** WHAT THE EXERCISE ASKS **
Return the exact lines spanning from the line with "слышал на кком" through the last line of the entries, boundaries included, and no others.

□ □ □

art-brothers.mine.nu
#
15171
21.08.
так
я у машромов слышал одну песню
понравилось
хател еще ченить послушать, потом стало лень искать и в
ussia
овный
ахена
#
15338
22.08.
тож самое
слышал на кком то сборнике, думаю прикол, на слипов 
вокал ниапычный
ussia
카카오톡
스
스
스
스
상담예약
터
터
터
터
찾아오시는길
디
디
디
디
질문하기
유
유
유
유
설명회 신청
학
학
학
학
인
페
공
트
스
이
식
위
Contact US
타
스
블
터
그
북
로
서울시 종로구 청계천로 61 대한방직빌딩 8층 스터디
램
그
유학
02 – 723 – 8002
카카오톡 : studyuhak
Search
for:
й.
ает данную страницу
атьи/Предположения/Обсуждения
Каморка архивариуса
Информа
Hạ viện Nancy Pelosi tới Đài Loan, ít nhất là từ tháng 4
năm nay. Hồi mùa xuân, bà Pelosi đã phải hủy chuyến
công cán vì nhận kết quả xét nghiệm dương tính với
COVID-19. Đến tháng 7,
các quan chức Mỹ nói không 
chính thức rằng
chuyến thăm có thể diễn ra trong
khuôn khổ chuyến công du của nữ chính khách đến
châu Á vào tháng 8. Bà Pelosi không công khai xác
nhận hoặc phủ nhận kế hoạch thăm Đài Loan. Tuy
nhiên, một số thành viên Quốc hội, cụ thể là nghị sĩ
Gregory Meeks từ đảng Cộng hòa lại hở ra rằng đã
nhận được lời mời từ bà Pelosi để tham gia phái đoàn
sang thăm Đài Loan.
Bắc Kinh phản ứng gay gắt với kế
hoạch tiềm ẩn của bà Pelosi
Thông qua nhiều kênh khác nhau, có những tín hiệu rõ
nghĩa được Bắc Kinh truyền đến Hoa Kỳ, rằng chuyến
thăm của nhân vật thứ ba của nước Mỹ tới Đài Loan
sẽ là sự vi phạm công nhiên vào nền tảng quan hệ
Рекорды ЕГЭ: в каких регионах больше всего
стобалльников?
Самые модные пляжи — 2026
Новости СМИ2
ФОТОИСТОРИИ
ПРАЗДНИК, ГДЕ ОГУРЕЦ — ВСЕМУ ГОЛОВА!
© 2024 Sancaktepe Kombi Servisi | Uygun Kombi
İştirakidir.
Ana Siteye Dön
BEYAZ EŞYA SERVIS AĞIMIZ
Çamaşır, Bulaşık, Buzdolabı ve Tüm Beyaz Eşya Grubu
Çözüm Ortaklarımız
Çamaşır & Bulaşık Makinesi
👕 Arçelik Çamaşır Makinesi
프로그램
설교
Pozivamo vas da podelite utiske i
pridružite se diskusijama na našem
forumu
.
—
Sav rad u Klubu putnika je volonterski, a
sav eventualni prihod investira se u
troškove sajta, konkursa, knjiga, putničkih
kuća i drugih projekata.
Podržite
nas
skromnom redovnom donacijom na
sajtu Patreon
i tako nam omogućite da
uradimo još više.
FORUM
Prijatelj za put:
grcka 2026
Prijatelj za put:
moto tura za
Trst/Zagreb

□ □ □

** WRITTEN SOLUTION **
слышал на кком то сборнике, думаю прикол, на слипов 
вокал ниапычный
ussia
카카오톡
스
스
스
스
상담예약
터
터
터
터
찾아오시는길
디
디
디
디
질문하기
유
유
유
유
설명회 신청
학
학
학
학
인
페
공
트
스
이
식
위
Contact US
타
스
블
터
그
북
로
서울시 종로구 청계천로 61 대한방직빌딩 8층 스터디
램
그
유학
02 – 723 – 8002
카카오톡 : studyuhak
Search
for:
й.
ает данную страницу
атьи/Предположения/Обсуждения
Каморка архивариуса
Информа
Hạ viện Nancy Pelosi tới Đài Loan, ít nhất là từ tháng 4
năm nay. Hồi mùa xuân, bà Pelosi đã phải hủy chuyến
công cán vì nhận kết quả xét nghiệm dương tính với
COVID-19. Đến tháng 7,
các quan chức Mỹ nói không 
chính thức rằng
chuyến thăm có thể diễn ra trong
khuôn khổ chuyến công du của nữ chính khách đến
châu Á vào tháng 8. Bà Pelosi không công khai xác
nhận hoặc phủ nhận kế hoạch thăm Đài Loan. Tuy
nhiên, một số thành viên Quốc hội, cụ thể là nghị sĩ
Gregory Meeks từ đảng Cộng hòa lại hở ra rằng đã
nhận được lời mời từ bà Pelosi để tham gia phái đoàn
sang thăm Đài Loan.
Bắc Kinh phản ứng gay gắt với kế
hoạch tiềm ẩn của bà Pelosi
Thông qua nhiều kênh khác nhau, có những tín hiệu rõ
nghĩa được Bắc Kinh truyền đến Hoa Kỳ, rằng chuyến
thăm của nhân vật thứ ba của nước Mỹ tới Đài Loan
sẽ là sự vi phạm công nhiên vào nền tảng quan hệ
Рекорды ЕГЭ: в каких регионах больше всего
стобалльников?
Самые модные пляжи — 2026
Новости СМИ2
ФОТОИСТОРИИ
ПРАЗДНИК, ГДЕ ОГУРЕЦ — ВСЕМУ ГОЛОВА!
© 2024 Sancaktepe Kombi Servisi | Uygun Kombi
İştirakidir.
Ana Siteye Dön
BEYAZ EŞYA SERVIS AĞIMIZ
Çamaşır, Bulaşık, Buzdolabı ve Tüm Beyaz Eşya Grubu
Çözüm Ortaklarımız
Çamaşır & Bulaşık Makinesi
👕 Arçelik Çamaşır Makinesi
프로그램
설교
Pozivamo vas da podelite utiske i
pridružite se diskusijama na našem
forumu
.
—
Sav rad u Klubu putnika je volonterski, a
sav eventualni prihod investira se u
troškove sajta, konkursa, knjiga, putničkih
kuća i drugih projekata.
Podržite
nas
skromnom redovnom donacijom na
sajtu Patreon
i tako nam omogućite da
uradimo još više.
FORUM
Prijatelj za put:
grcka 2026
Prijatelj za put:
moto tura za
Trst/Zagreb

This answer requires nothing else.